江戸の商人には、人や世間、経済の動向を見抜く洞察力、まさに五感を駆使して初めて生まれる六感(直感)、「ロクの利く」人が求められました。店の番頭は情報収集力と、少なくとも翌年のお盆までの店の収支を見通す想像力をもっていなければならなかったそうです。
現代は、天気予報で気候を、寒暖計で気温を知り、五感を働かせる機会が減っているようです。総合的に物事を判断する六感も、生活に必要なくなったのかも知れません。
真夏日に売れるぶっかき氷。天気予報がなかったころ、その仕入れの合図はご隠居さんでした。経験と勘を兼ね備えた、天候に敏感なご隠居さんは、重要なセンサーとして商人たちに引っ張りだこだったのです。

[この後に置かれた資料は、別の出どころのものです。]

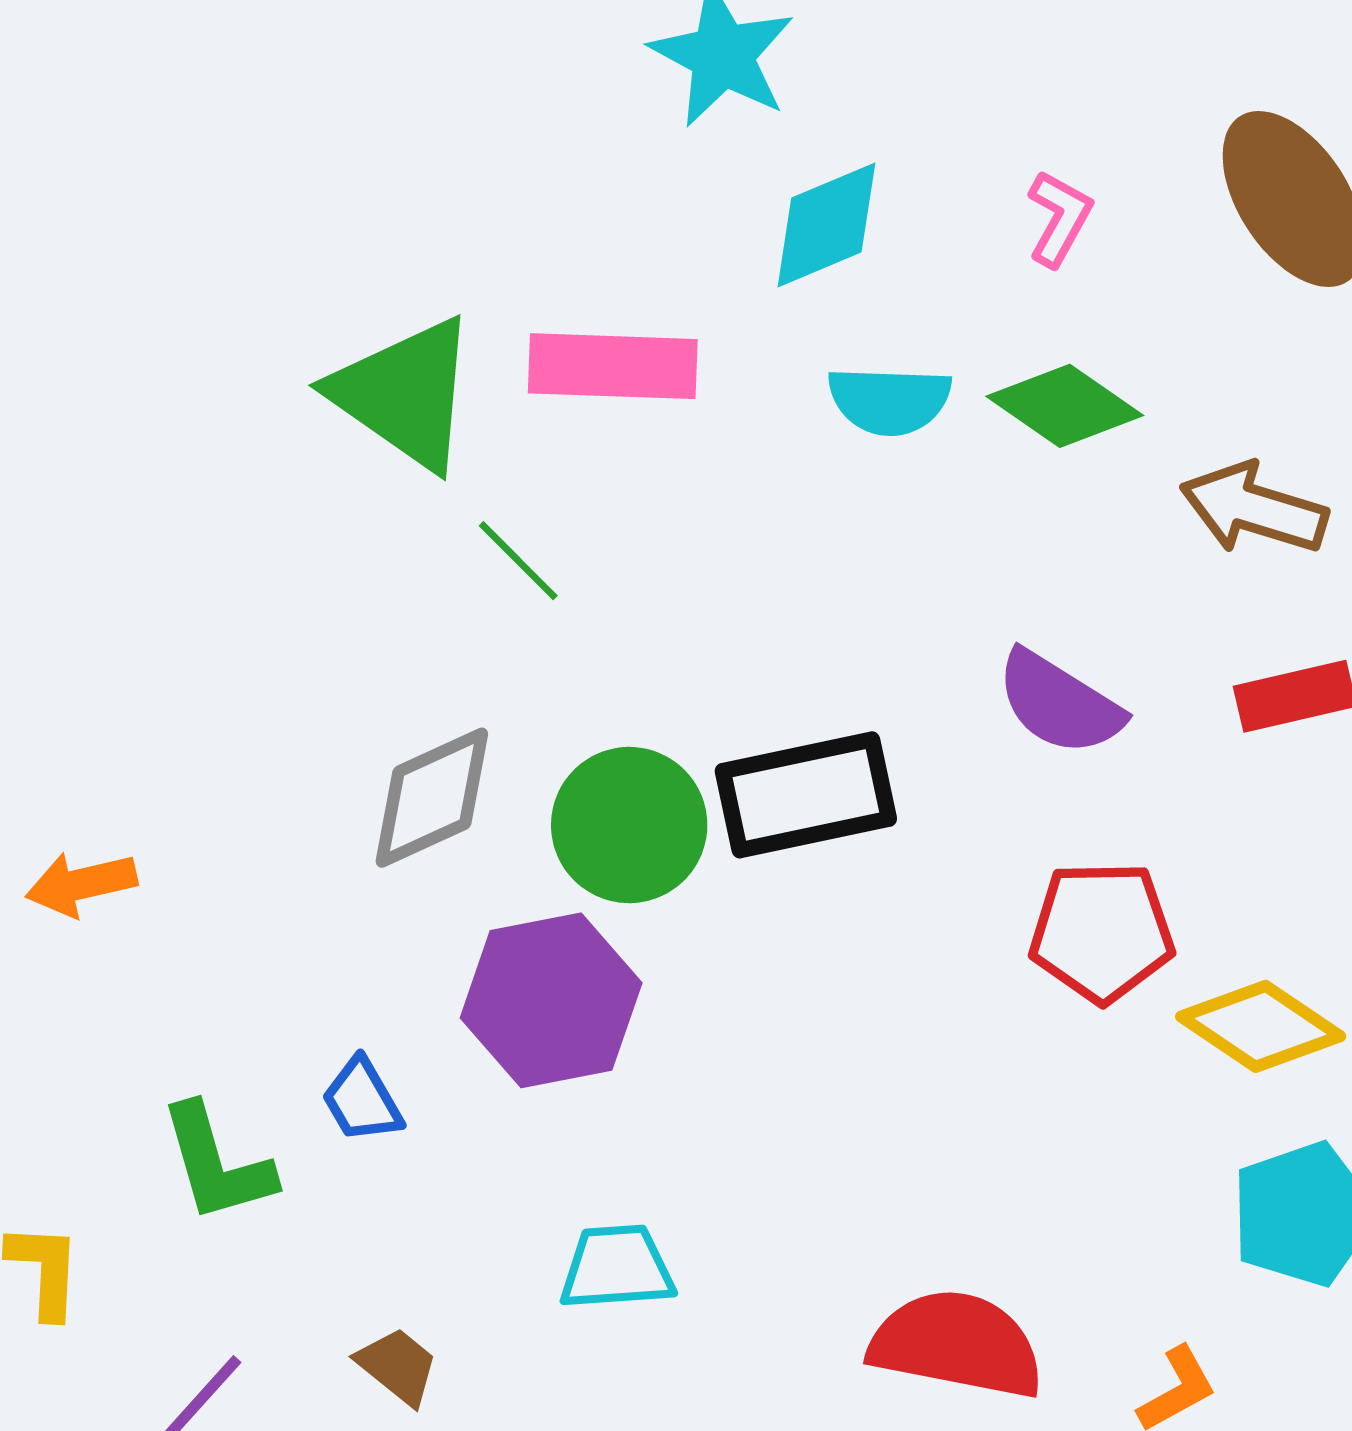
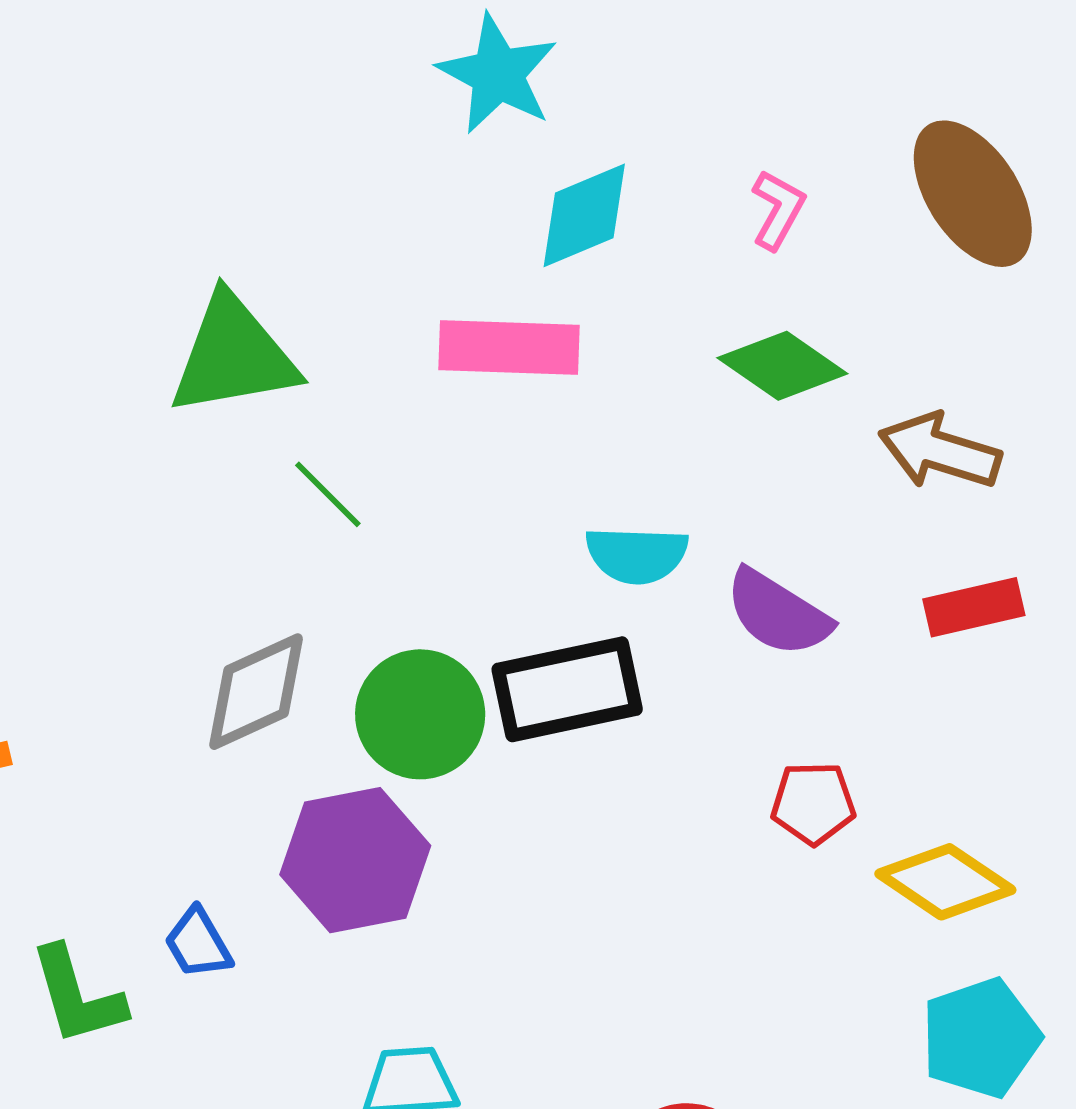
pink rectangle: (613, 366) -> (509, 347), moved
green triangle: (405, 394) -> (233, 355), turned -45
cyan semicircle: (889, 400) -> (637, 555), moved
red pentagon: (1102, 932) -> (813, 803), size x0.7

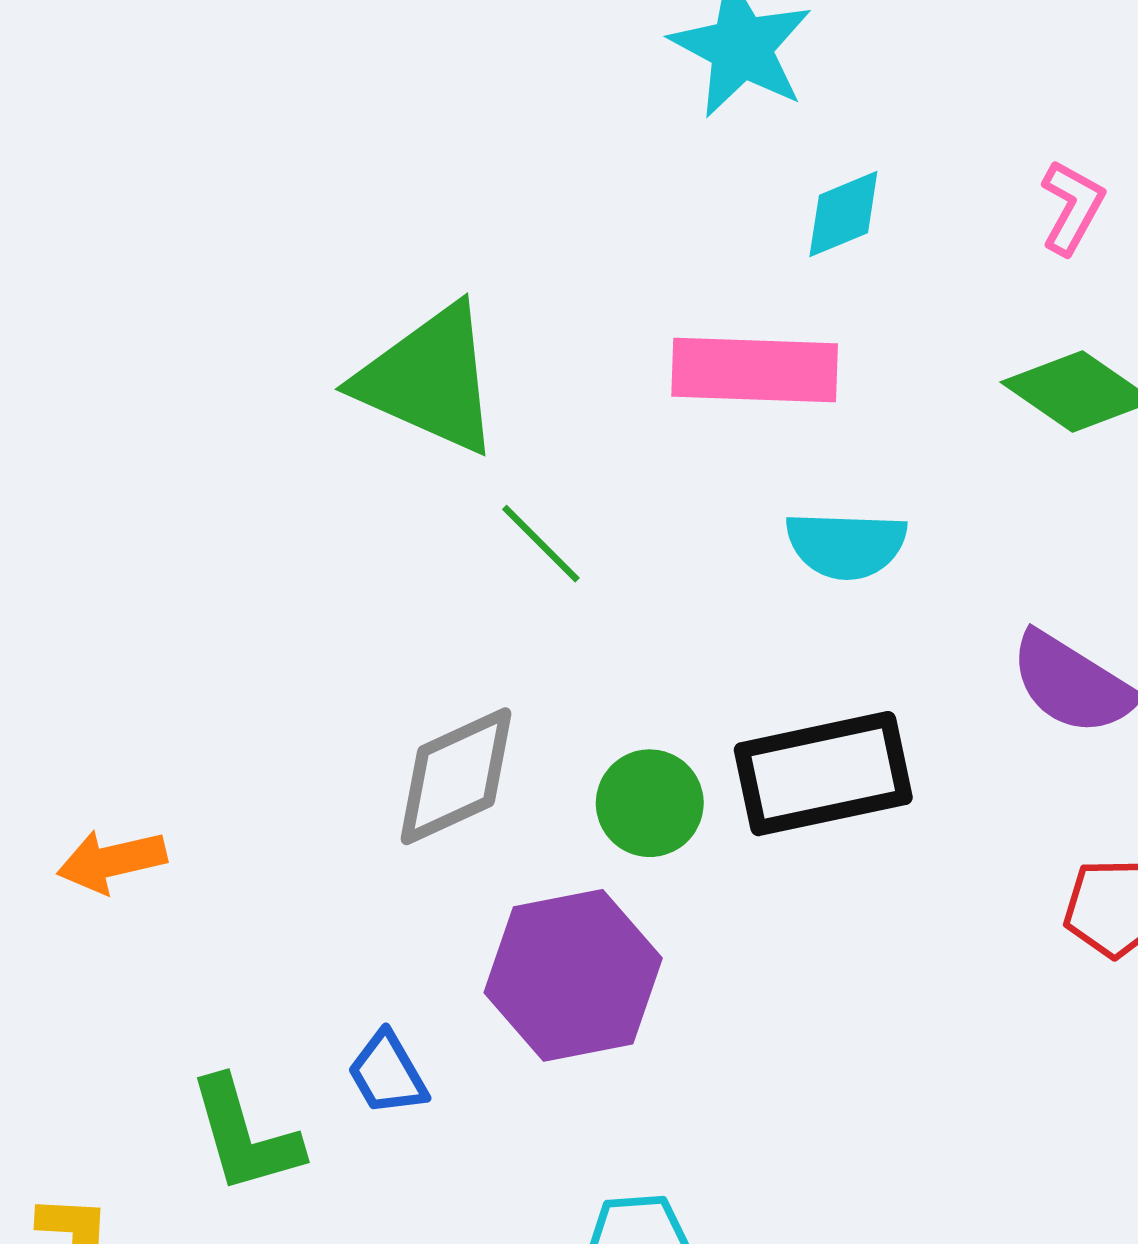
cyan diamond: (584, 215) -> (843, 214), size x0.7
green triangle: (233, 355) -> (429, 379), turned 34
cyan semicircle: (637, 555) -> (846, 545), moved
green circle: (420, 714) -> (650, 803), size x0.7

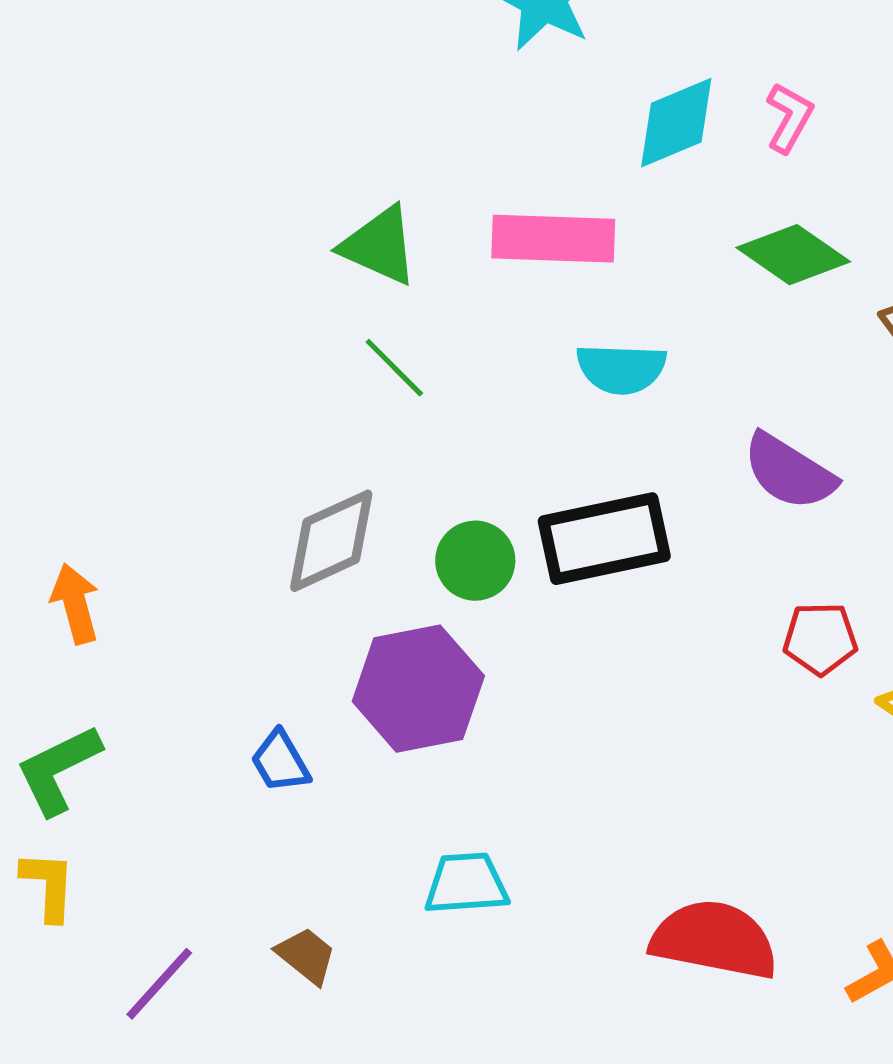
cyan diamond: (843, 214) -> (676, 123), moved, size x1.4
green triangle: (429, 379) -> (379, 246), moved, size x0.7
orange arrow: (112, 861) -> (75, 604), turned 88
green L-shape: (245, 1135) -> (58, 770), moved, turned 80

今年も敬老の日がめぐってきます。江戸の老後は「老入(おい)れ」と言ったそうですが、老人の評価とは「どれだけ若者を笑わせたか、どれだけ若者を引き立てたか、どれだけ良き物を伝承したか」で決まるそうです。
研ぎ澄まされた五感をもつ老人たちの危機意識と、その体験から得た知恵は、災害に備える危機管理にもつながっていくのです。自然への尊敬の念を失い、警報を受け止められず、天災人災を繰り返す現代人は、ここで温故知新の意味を考えたいものです。